### Records to use

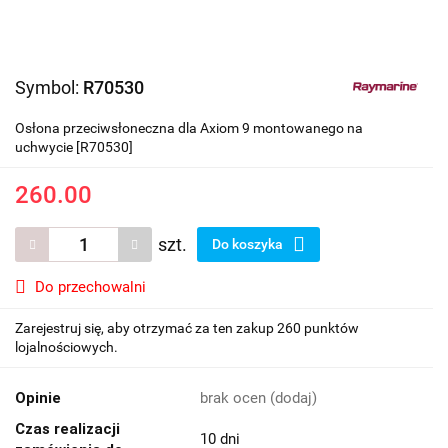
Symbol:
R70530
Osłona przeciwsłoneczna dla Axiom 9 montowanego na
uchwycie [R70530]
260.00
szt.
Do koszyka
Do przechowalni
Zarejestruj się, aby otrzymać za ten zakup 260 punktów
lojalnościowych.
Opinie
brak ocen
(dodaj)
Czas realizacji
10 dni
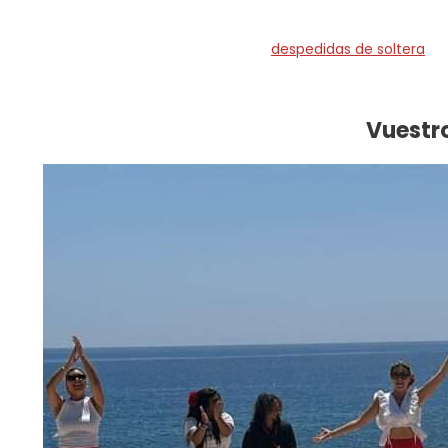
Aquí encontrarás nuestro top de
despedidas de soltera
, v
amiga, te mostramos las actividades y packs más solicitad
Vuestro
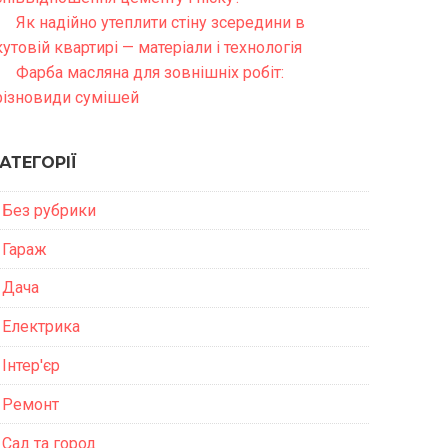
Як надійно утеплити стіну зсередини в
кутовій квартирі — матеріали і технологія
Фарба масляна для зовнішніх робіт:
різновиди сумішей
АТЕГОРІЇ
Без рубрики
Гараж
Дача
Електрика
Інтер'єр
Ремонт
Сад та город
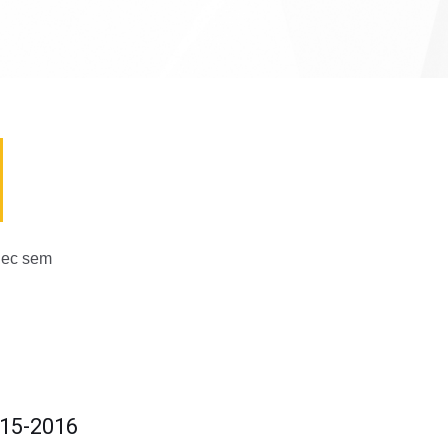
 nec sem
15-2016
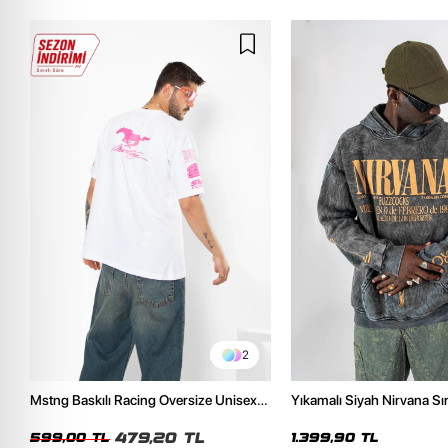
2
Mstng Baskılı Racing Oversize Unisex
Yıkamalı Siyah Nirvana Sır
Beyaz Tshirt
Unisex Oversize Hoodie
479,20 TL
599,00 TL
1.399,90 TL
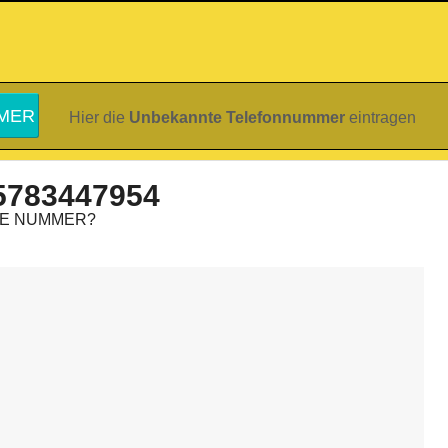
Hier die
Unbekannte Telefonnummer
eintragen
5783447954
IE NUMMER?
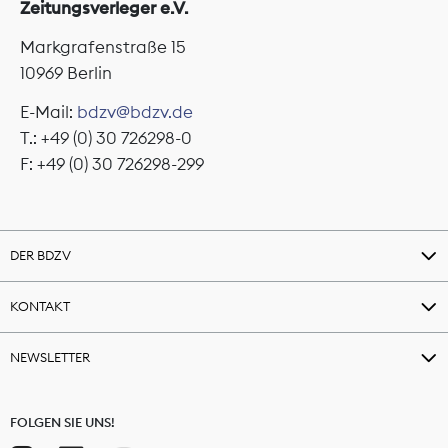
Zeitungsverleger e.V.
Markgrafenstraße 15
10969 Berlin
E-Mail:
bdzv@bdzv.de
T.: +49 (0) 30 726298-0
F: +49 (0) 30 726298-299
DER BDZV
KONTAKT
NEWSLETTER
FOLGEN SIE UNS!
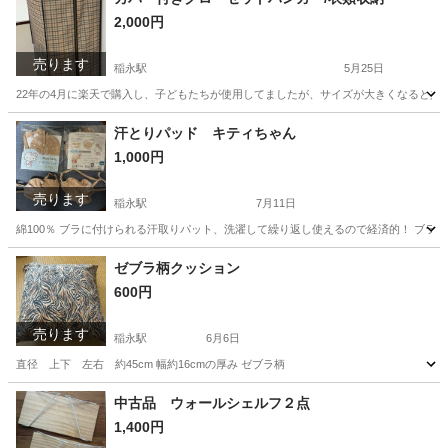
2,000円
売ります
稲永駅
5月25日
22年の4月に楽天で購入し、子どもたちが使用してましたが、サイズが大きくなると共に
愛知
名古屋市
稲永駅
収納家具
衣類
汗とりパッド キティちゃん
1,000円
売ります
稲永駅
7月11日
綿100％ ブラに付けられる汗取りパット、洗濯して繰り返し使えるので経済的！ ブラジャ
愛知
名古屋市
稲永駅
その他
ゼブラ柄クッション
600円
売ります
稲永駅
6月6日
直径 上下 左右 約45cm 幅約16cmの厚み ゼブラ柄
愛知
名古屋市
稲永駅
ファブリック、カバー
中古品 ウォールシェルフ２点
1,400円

######
### Records to use

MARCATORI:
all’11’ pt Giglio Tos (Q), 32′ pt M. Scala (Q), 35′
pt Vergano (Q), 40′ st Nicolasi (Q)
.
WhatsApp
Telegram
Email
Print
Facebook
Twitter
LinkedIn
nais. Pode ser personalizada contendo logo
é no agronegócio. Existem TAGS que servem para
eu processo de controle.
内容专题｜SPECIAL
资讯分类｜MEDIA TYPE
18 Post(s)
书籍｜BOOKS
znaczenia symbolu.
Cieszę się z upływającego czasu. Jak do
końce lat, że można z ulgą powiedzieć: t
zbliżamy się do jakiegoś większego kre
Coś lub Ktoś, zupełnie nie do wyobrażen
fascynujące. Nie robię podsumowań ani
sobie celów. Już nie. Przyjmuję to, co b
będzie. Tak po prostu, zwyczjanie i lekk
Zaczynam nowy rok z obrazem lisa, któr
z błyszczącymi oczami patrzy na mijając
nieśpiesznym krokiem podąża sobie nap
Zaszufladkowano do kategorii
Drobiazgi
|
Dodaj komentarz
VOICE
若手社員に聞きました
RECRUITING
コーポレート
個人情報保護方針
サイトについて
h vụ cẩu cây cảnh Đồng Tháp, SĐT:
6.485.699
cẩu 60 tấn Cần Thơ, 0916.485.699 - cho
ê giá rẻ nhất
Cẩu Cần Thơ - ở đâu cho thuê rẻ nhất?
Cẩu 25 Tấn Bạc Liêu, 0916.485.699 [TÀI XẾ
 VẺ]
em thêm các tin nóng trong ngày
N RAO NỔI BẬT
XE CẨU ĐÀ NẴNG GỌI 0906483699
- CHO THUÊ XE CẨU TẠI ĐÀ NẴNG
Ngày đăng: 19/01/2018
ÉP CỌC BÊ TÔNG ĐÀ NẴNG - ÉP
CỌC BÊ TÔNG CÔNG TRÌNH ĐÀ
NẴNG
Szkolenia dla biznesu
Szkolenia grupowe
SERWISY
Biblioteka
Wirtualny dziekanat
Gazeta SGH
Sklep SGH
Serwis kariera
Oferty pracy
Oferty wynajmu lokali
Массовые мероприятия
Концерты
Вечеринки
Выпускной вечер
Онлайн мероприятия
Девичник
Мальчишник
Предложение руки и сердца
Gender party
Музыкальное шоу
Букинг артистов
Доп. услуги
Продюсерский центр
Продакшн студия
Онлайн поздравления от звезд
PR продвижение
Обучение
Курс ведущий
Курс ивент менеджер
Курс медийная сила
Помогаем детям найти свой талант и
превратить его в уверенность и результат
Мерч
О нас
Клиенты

######

Directions for this task: How many lines of the entries above include the word "Oversize"? Reply with the number alone.

Answer below: 2